Depuis mon retour du temple de Qixia, c'était comme si rien ne s'était réellement passé dans la forêt des stèles. Le vent était passé sans laisser de trace, et tout semblait s'être terminé paisiblement.

Cependant, Anran, Madame Li, la Consort Li et Yunlan savaient toutes parfaitement que cette affaire n'était pas terminée, ou plutôt, que ses conséquences étaient encore en train de se faire sentir.

An Ran n'avait que peu de contacts avec Dame Li ou la Consort Li, mais pendant son séjour à la résidence du Prince Yi, elle passait plus de temps avec les sœurs Yunlan qu'avec la Troisième Sœur.

Plus An Ran restait énigmatique, plus Yun Lan se sentait mal à l'aise. An Ran semblait avoir oublié ce qui s'était passé ce jour-là ; elle n'avait même pas mentionné la Troisième Sœur. Elle continuait de s'adresser affectueusement à Yun Lan en l'appelant Quatrième Sœur, ne laissant aucune place à la critique. Pourtant, Yun Lan sentait qu'An Ran lui portait une attention particulière, à travers des regards et des gestes subtils.

Yunlan était encore plus mal à l'aise, mais elle ne pouvait pas être honnête avec la Consort Li. Elle ne pouvait donc que faire comme si de rien n'était.

« Quatrième sœur, que pensez-vous de mon écriture ? » An Ran tendit à Yun Lan son petit manuscrit régulier qu'elle venait d'achever, lui demandant humblement son avis : « Est-ce que ça s'est amélioré ? »

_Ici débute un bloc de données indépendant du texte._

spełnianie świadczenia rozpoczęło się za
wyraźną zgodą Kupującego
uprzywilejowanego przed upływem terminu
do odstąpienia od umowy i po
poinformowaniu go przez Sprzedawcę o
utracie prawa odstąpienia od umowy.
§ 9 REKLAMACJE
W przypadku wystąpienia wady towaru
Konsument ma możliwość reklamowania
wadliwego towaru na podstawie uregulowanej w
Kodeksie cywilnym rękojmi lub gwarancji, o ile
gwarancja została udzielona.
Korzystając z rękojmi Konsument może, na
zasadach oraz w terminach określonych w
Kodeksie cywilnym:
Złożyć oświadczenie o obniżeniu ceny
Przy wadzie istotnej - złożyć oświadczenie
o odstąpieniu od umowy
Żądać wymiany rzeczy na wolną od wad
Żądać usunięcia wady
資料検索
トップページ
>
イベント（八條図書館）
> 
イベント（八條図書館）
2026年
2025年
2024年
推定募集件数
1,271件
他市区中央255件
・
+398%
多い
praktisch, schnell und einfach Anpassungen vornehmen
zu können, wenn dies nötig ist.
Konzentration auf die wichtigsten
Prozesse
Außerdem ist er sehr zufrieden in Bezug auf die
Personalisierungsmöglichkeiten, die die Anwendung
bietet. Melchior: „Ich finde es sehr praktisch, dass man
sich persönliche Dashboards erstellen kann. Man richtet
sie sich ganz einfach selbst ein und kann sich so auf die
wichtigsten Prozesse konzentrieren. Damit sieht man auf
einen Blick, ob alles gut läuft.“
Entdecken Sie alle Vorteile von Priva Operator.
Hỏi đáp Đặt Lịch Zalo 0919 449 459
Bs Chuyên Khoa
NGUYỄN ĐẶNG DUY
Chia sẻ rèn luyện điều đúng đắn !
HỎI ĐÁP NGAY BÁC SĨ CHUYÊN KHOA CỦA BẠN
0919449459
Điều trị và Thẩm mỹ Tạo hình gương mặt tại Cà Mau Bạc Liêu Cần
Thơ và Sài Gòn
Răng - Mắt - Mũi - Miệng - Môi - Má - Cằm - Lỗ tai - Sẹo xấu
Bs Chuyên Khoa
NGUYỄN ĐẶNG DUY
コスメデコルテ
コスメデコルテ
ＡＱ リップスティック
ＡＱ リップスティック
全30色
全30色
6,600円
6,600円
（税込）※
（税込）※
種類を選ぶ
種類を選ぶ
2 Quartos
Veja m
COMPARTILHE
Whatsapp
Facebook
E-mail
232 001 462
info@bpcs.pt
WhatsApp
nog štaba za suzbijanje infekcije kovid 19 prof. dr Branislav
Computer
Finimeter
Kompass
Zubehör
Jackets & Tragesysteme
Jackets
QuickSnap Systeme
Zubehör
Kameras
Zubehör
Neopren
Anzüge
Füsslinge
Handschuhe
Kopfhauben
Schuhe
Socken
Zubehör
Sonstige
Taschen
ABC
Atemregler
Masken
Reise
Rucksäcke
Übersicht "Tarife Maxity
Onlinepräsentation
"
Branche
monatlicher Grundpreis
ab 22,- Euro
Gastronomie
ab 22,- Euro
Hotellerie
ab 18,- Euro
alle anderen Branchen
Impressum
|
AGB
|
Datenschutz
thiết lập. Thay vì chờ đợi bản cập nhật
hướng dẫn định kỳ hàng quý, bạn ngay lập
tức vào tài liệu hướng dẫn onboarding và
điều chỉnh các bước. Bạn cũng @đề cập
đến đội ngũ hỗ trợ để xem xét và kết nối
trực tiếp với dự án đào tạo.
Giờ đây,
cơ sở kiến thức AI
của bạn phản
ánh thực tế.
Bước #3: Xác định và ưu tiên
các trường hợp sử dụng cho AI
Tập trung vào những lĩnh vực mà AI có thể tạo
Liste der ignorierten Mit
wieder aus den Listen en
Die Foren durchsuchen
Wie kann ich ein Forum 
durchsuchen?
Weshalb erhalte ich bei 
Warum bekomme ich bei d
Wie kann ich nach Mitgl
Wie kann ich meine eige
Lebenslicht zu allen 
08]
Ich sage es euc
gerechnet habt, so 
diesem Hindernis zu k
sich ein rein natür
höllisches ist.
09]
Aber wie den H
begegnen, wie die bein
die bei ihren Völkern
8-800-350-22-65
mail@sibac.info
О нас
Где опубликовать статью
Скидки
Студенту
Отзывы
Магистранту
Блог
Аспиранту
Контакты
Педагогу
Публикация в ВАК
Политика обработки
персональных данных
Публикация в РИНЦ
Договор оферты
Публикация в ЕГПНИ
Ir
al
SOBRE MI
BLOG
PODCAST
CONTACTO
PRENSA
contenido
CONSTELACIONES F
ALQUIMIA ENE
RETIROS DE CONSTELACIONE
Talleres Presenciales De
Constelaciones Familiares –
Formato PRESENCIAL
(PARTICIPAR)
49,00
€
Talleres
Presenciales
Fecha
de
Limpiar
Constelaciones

Yunlan était plongée dans ses pensées lorsqu'Anran l'appela soudain, la faisant sursauter et froncer les sourcils. Pour dissimuler son malaise, elle sourit et prit la calligraphie qu'Anran avait écrite.

À vrai dire, la Troisième Sœur avait raison ce jour-là. L'écriture d'An Ran est tout simplement soignée. Même Yun Rui, qui n'a que dix ans, écrit mieux quand elle est sérieuse.

Yunlan devait toutefois admettre que l'écriture d'Anran s'améliorait de jour en jour.

« Ton écriture s'améliore de plus en plus, petite sœur. » Les paroles de Yunlan n'étaient pas tout à fait machinales ; au moins la moitié était sincère. « Avec le temps, je devrai te demander conseil, petite sœur. » Bien sûr, elle a un peu exagéré à la fin.

An Ran sourit timidement.

Depuis que la Troisième Sœur avait suggéré en plaisantant à Anran d'étudier assidûment sous la tutelle de Yunlan, Anran venait chaque jour la voir pour lui demander conseil. Au début, Yunlan crut qu'Anran le faisait exprès, profitant de l'occasion pour l'espionner. Elle était loin de se douter qu'Anran cherchait simplement à améliorer sa calligraphie, démontrant ainsi sa diligence et son enthousiasme à apprendre. Yunlan, n'ayant d'autre choix que de mettre de côté ses inquiétudes et de donner quelques conseils à Anran.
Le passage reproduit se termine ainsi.